## What is required:
Within the lines below, find those that hold the string "music" and copy each one.

## Data for analysis:
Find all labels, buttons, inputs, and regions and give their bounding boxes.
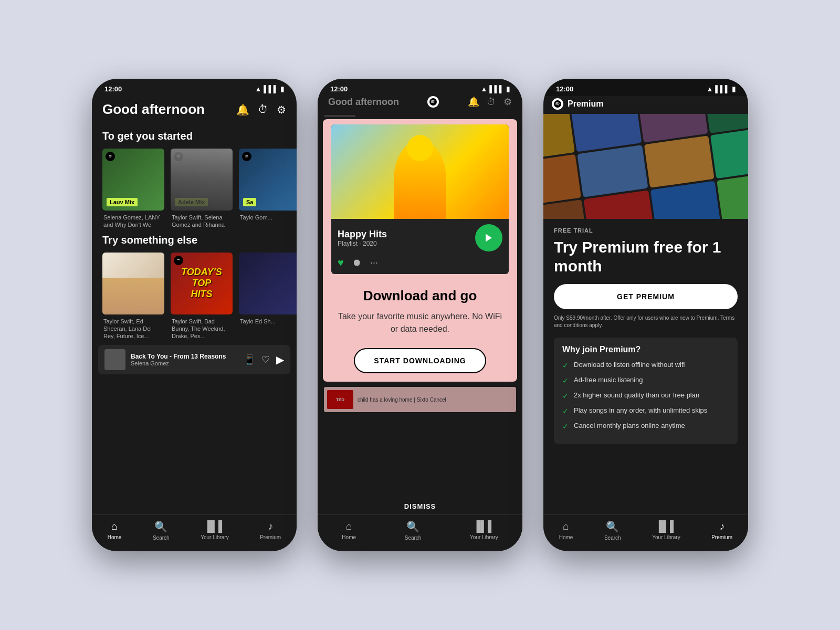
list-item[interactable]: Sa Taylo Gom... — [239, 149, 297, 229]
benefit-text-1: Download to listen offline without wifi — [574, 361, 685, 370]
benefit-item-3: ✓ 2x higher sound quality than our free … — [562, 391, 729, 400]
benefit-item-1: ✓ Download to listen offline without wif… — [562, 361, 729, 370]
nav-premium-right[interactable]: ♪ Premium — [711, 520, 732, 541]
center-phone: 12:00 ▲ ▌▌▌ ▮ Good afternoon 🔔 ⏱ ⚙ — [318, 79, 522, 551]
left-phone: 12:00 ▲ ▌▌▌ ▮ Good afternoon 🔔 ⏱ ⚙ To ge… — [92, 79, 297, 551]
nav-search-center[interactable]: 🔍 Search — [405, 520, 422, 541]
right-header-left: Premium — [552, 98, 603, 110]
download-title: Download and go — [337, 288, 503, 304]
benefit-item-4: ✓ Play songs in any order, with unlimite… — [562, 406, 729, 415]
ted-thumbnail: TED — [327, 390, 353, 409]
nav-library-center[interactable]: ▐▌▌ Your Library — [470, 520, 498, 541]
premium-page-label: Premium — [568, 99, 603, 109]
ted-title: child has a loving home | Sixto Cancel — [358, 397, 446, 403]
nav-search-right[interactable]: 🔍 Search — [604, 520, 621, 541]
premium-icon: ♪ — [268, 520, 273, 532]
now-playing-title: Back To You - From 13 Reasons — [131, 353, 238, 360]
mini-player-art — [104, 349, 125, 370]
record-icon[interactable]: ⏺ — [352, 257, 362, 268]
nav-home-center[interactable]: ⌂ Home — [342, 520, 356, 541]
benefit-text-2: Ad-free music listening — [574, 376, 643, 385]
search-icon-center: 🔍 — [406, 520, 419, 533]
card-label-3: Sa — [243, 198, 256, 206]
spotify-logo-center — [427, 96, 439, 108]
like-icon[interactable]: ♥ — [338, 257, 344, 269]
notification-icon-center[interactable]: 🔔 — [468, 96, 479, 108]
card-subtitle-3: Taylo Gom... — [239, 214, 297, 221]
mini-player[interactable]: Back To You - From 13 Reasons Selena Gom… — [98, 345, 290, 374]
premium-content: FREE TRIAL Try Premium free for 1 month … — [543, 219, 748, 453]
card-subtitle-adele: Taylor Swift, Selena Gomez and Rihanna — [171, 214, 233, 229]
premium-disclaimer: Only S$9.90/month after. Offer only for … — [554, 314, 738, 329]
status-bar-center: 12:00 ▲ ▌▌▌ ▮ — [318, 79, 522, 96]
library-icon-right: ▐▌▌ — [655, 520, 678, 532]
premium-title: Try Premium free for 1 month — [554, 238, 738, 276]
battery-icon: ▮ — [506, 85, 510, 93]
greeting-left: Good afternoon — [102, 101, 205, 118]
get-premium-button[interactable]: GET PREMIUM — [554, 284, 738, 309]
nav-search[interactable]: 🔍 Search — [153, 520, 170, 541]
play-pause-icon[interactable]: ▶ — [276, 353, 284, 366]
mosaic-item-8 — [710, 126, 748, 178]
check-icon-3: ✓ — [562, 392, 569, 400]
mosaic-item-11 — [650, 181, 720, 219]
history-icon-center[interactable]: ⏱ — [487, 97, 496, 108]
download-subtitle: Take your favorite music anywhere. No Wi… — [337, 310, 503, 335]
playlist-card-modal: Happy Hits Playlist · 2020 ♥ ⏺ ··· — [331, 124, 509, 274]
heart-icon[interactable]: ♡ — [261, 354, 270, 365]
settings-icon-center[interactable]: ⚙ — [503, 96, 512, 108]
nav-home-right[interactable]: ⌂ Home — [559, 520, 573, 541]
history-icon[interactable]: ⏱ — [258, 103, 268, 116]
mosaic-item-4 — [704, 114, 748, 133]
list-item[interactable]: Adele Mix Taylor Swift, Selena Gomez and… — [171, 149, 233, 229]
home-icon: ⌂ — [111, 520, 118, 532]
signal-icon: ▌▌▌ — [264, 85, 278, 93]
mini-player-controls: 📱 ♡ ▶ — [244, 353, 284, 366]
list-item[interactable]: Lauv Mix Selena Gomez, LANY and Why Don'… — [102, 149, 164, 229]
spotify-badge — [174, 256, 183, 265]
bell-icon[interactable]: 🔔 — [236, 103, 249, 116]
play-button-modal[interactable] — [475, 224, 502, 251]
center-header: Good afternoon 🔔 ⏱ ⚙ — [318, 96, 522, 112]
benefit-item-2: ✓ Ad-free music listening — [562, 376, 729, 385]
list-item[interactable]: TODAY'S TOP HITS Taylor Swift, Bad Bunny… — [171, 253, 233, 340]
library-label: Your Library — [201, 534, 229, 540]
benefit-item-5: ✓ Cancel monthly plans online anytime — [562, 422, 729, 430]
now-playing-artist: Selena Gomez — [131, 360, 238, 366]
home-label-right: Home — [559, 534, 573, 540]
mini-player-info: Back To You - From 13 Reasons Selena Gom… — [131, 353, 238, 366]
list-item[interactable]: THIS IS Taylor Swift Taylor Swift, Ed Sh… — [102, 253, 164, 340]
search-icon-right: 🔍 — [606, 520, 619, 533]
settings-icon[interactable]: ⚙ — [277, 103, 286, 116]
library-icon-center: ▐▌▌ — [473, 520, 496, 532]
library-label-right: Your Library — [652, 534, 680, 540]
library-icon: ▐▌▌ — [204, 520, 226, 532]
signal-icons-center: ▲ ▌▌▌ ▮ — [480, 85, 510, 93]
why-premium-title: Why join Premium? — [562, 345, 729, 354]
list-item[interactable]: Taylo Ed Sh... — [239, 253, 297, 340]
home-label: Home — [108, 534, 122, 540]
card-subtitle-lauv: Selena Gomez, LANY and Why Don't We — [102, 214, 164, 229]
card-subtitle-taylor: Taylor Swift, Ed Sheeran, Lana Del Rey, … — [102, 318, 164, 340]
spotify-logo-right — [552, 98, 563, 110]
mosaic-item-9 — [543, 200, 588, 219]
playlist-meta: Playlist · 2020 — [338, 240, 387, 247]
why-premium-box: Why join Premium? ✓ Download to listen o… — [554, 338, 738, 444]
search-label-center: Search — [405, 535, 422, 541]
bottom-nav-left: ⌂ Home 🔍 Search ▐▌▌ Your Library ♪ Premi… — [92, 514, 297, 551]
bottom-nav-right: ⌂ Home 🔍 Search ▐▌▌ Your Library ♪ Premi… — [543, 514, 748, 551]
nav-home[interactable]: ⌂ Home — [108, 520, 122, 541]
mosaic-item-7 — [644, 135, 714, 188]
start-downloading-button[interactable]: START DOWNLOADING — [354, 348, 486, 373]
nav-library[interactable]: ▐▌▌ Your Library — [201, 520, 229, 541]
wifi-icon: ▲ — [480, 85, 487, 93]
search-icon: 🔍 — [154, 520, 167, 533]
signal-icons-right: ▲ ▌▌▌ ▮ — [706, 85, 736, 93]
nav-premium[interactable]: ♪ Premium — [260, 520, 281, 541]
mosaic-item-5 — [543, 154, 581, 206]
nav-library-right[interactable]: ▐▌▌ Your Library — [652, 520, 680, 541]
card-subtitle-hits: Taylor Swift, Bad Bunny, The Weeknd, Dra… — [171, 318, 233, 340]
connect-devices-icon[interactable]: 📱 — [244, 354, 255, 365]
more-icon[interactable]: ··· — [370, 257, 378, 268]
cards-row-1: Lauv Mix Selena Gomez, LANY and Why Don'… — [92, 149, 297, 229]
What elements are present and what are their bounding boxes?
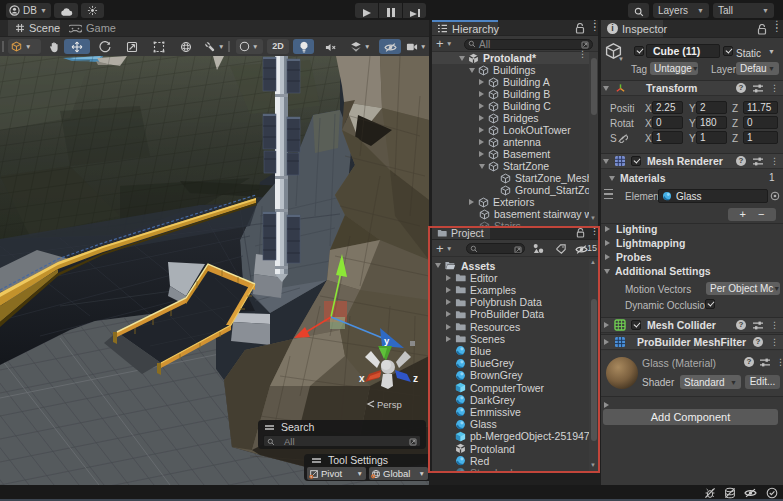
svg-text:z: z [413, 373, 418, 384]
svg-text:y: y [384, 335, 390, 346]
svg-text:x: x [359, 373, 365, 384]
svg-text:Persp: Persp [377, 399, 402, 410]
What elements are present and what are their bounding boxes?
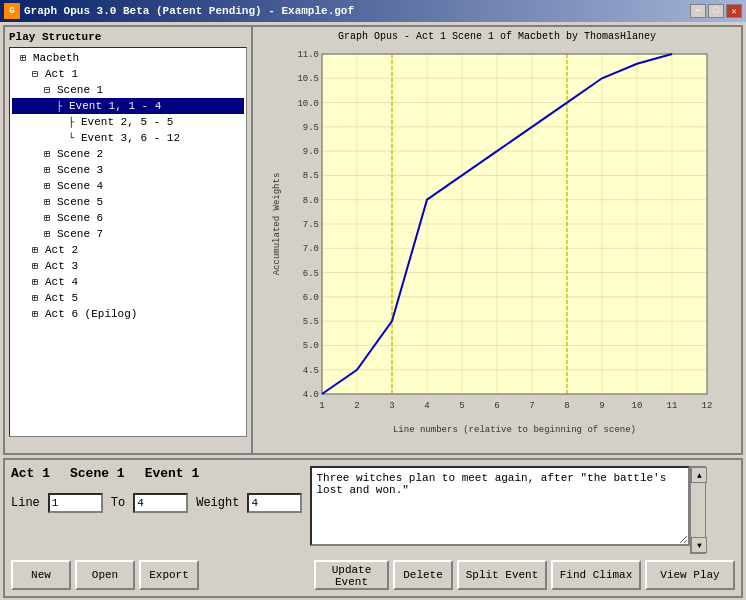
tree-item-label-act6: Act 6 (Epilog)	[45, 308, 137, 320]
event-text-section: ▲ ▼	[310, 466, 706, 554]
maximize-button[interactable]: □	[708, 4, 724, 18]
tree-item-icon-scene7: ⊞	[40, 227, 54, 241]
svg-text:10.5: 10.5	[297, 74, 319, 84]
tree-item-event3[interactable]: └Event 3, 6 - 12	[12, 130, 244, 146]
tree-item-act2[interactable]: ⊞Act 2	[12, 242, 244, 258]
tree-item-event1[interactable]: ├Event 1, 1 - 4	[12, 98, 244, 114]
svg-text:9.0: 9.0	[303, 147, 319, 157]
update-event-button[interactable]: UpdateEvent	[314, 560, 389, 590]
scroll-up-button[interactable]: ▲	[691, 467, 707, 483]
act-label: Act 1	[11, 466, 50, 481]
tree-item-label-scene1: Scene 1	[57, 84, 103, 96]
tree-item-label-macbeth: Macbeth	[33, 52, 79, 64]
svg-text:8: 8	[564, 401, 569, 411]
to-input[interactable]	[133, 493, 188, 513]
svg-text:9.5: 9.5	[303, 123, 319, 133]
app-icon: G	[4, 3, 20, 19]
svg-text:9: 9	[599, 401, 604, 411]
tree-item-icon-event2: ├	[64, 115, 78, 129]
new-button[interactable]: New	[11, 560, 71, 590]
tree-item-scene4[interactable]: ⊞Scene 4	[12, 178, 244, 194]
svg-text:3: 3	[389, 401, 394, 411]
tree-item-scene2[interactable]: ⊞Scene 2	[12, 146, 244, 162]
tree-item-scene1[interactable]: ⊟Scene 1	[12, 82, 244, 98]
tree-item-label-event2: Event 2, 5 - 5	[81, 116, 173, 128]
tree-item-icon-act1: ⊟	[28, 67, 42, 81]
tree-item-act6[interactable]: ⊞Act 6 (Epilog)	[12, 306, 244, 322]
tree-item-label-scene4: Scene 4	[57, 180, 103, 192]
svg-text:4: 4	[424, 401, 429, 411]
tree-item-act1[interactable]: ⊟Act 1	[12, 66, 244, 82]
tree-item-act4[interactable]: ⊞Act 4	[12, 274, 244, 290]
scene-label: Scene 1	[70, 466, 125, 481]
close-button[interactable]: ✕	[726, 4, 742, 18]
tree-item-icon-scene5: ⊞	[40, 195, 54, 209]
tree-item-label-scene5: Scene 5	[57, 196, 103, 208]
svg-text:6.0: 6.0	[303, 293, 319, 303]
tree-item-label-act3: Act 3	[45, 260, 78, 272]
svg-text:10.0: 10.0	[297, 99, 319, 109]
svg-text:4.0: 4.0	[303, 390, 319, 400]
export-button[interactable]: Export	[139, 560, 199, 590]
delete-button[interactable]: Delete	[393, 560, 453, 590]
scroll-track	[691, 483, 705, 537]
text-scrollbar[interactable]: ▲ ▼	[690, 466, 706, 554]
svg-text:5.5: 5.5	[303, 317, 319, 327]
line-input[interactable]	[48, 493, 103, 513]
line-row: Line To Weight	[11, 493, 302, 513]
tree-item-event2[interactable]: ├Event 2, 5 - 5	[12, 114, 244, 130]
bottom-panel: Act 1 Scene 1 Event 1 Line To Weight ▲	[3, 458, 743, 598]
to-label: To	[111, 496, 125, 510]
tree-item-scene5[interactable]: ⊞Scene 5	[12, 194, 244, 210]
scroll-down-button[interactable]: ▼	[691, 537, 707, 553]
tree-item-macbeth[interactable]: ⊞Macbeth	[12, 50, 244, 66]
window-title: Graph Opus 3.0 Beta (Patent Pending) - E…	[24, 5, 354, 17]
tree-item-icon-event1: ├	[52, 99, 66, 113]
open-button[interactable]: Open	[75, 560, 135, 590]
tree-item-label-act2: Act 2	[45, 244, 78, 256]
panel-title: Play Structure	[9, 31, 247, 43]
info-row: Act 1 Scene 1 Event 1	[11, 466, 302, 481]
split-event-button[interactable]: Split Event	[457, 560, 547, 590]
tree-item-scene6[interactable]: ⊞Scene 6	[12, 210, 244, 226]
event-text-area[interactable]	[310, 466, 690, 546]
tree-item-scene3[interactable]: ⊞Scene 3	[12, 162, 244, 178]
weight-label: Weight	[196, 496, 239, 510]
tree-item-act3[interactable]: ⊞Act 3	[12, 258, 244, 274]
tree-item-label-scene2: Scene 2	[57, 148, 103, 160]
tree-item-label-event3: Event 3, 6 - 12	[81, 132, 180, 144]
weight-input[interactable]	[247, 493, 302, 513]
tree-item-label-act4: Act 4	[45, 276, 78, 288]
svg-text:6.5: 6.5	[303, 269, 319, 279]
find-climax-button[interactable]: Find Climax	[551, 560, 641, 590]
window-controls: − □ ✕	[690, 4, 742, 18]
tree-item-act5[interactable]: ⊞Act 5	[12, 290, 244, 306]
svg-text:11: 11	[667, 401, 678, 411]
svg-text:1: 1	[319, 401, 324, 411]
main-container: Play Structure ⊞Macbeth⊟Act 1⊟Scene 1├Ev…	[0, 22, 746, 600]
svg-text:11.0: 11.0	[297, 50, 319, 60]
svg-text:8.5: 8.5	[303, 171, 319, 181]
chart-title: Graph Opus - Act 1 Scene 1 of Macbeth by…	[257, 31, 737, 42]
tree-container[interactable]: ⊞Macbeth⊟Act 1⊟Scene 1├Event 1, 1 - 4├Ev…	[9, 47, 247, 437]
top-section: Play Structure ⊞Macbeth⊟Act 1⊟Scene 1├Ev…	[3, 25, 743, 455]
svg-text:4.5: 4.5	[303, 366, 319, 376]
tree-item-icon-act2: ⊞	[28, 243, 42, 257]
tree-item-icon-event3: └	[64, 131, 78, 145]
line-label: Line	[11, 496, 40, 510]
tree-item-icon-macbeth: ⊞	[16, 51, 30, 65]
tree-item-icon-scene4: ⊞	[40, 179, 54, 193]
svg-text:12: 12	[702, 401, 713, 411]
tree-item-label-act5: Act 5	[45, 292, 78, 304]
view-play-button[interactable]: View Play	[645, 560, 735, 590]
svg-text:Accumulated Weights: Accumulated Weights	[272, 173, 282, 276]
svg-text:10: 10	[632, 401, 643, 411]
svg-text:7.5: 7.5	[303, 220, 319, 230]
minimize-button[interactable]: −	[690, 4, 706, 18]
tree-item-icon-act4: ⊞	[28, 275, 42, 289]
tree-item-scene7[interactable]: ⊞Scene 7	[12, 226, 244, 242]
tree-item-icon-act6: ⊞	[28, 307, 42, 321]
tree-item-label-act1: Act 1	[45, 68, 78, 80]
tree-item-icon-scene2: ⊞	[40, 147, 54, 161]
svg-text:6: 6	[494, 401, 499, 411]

## Exercise answer:
benefit-text-2: Ad-free music listening — [574, 376, 643, 385]
download-subtitle: Take your favorite music anywhere. No Wi… — [337, 310, 503, 335]
benefit-item-2: ✓ Ad-free music listening — [562, 376, 729, 385]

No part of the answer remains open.